WHAT TO PRODUCE →
Scan the entries below for the word "kategori". Copy out every line in which it occurs.

DATASET EXCERPTS →
^^^^
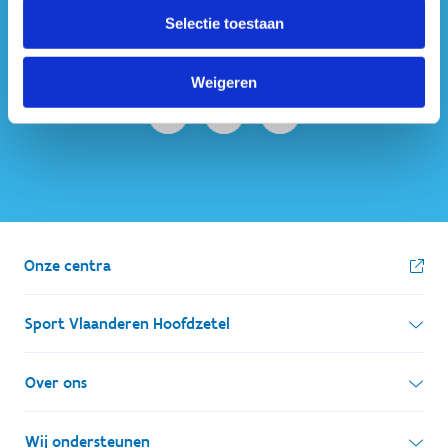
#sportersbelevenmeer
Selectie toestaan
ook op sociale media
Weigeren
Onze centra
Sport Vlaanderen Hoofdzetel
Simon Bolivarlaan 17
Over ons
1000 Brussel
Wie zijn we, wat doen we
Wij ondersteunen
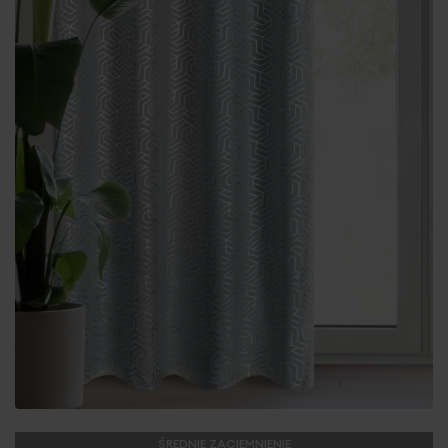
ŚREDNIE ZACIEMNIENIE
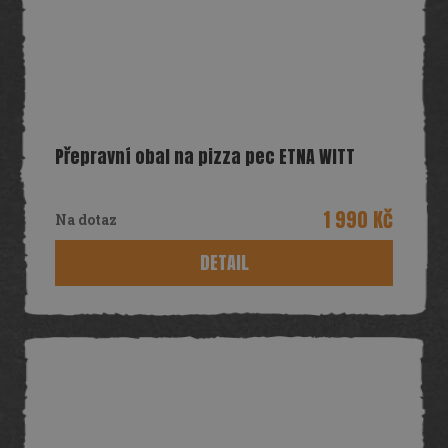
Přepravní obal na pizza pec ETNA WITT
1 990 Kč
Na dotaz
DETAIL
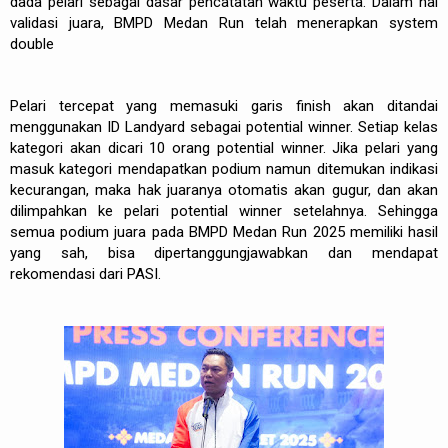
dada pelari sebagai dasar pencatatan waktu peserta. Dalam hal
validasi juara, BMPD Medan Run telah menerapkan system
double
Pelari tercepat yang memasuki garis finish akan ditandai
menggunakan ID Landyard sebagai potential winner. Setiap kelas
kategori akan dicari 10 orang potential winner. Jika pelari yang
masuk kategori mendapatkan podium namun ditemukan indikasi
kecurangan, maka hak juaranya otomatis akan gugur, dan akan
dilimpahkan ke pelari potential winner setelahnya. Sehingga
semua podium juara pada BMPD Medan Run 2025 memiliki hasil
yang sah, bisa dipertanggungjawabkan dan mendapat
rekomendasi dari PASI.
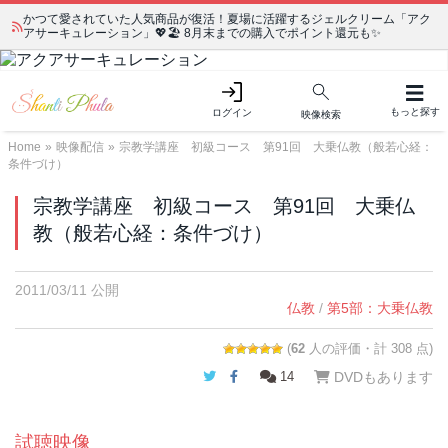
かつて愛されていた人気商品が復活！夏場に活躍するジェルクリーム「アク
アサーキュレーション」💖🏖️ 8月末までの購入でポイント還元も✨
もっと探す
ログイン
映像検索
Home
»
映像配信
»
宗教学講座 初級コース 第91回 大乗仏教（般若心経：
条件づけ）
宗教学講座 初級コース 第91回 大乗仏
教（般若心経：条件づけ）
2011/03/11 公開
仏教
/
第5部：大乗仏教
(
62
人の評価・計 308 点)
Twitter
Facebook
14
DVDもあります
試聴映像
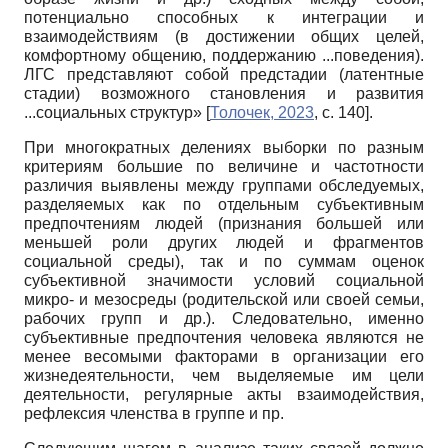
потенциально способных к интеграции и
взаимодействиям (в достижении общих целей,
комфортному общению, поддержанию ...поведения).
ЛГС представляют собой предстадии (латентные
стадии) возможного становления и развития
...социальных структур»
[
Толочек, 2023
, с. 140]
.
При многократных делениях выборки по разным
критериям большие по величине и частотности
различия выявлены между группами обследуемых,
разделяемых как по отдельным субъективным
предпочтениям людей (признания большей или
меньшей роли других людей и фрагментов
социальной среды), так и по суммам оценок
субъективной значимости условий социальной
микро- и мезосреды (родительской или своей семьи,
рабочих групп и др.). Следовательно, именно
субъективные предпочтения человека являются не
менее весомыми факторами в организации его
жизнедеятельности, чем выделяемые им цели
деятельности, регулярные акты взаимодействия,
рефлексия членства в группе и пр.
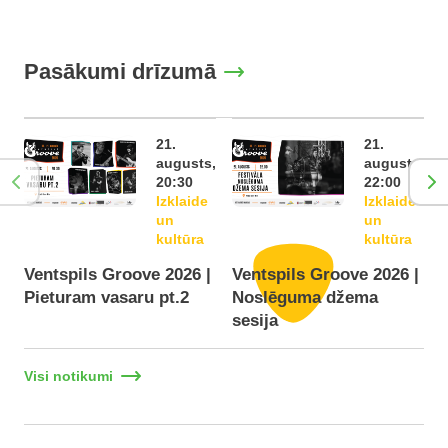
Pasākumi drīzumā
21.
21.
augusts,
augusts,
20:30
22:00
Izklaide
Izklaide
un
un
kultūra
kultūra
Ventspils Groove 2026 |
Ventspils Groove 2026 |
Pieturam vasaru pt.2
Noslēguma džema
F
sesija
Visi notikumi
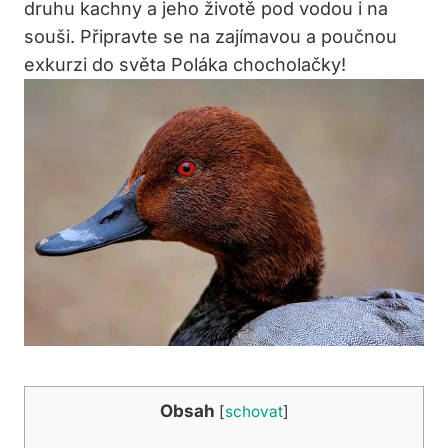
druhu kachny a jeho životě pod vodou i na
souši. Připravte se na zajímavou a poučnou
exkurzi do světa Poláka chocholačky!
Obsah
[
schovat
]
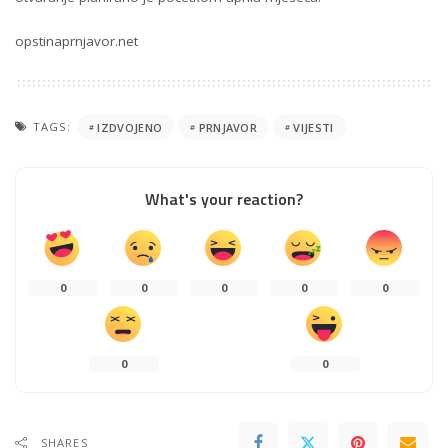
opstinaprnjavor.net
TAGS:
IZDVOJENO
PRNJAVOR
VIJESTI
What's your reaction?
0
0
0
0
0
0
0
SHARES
^^^^
SOLUTION FOR THIS EXERCISE →
kategori akan dicari 10 orang potential winner. Jika pelari yang
masuk kategori mendapatkan podium namun ditemukan indikasi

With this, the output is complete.